--- DATA TO EXAMINE ---
——————
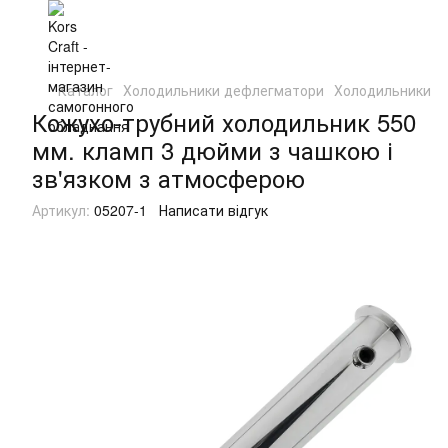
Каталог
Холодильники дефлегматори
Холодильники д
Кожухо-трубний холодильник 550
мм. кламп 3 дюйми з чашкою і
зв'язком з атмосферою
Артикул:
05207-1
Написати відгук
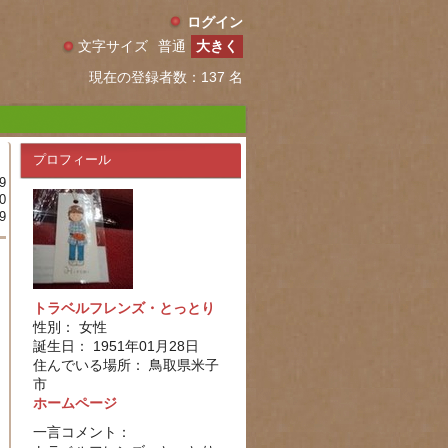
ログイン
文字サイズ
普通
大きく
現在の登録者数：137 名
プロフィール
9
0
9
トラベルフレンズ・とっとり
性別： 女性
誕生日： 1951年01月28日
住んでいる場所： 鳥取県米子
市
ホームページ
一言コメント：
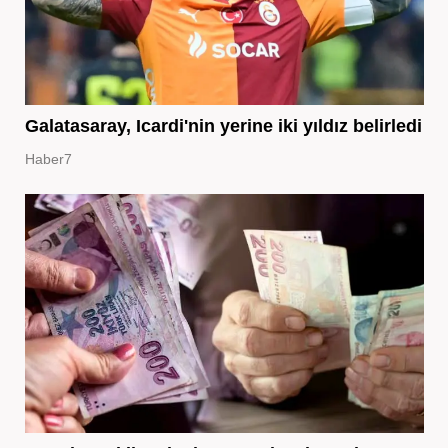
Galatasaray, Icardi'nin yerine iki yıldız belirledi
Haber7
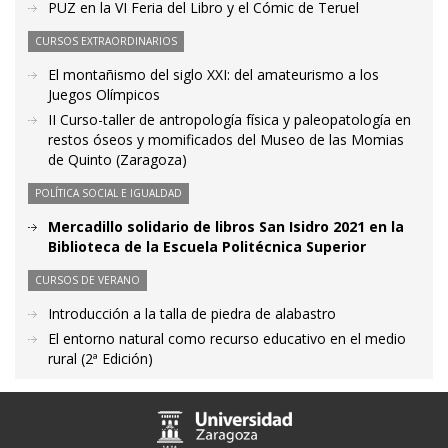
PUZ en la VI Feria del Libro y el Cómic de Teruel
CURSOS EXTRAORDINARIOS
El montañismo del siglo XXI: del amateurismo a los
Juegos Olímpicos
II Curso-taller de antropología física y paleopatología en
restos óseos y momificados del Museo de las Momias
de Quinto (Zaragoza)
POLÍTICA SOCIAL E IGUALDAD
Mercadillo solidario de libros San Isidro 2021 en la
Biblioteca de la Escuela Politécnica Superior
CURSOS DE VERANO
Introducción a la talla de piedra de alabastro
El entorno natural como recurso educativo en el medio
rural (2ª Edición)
——————
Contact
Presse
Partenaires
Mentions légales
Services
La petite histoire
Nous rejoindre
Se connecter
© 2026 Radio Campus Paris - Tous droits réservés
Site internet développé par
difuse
——————
--- DIRECTIONS ---
Restate word for word the lines of the data above, starting at the line containing "Introducción a la" and ending at the line containing "rural (2ª Edición)", both included, and nothing more.

--- TASK ANSWER ---
Introducción a la talla de piedra de alabastro
El entorno natural como recurso educativo en el medio
rural (2ª Edición)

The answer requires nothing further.